(PROVIDED MATERIAL begins)

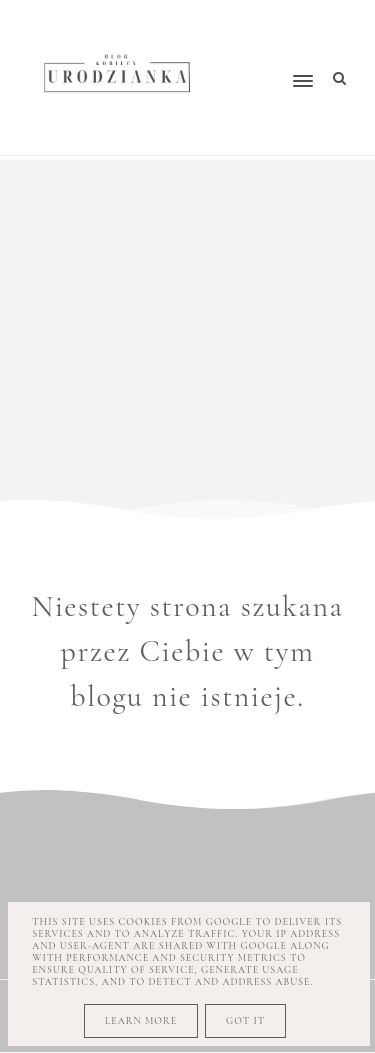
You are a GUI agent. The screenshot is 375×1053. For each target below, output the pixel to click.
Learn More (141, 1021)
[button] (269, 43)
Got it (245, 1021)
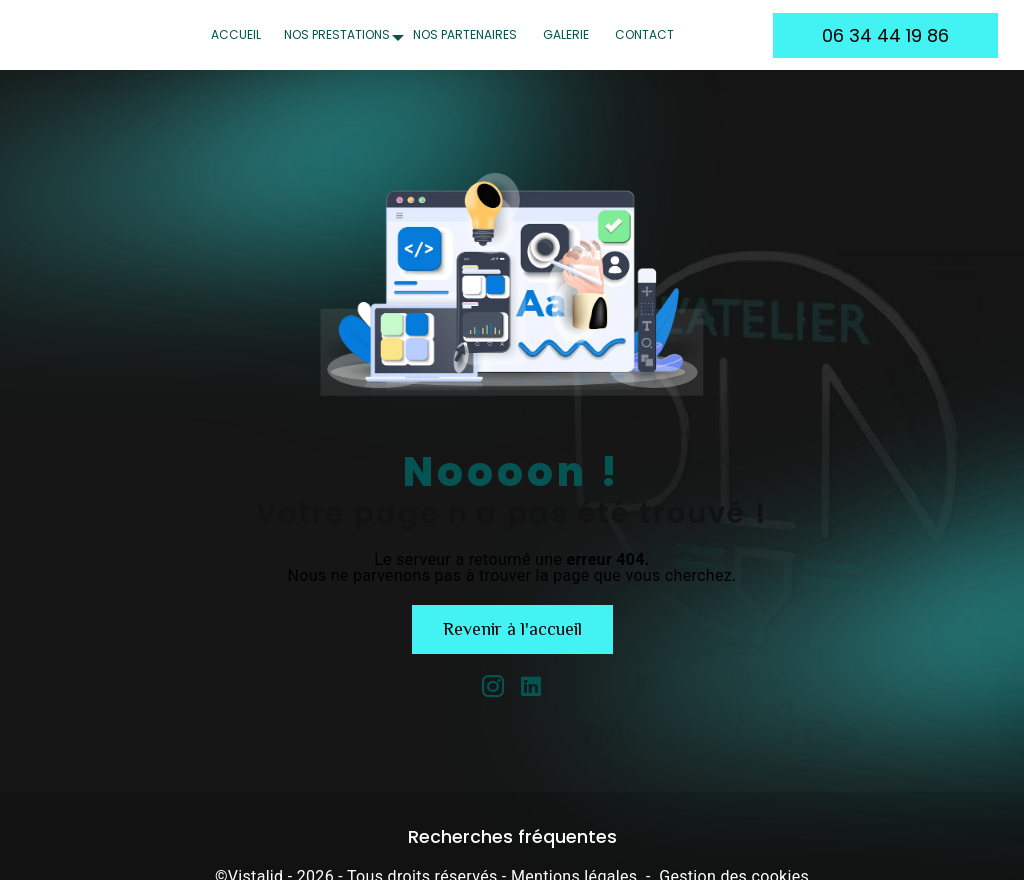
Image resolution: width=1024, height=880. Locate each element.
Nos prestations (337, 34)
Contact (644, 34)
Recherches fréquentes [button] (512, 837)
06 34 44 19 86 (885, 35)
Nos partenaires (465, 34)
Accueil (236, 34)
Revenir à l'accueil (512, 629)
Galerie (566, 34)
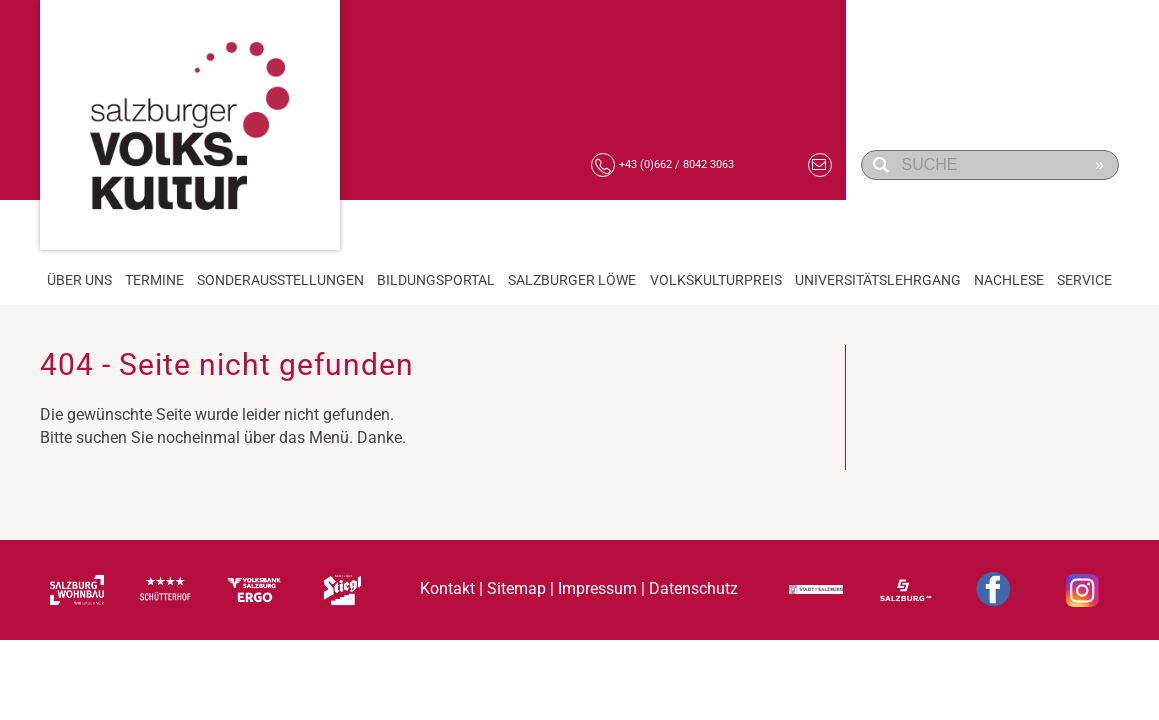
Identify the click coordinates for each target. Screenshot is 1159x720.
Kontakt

(PROVIDED MATERIAL ends)

WHAT THIS TASK INVOLVES:
Go through the data and copy every line that includes "target".

WRITTEN ANSWER:
You are a GUI agent. The screenshot is 375×1053. For each target below, output the pixel to click.
Identify the click coordinates for each target. Screenshot is 1159x720.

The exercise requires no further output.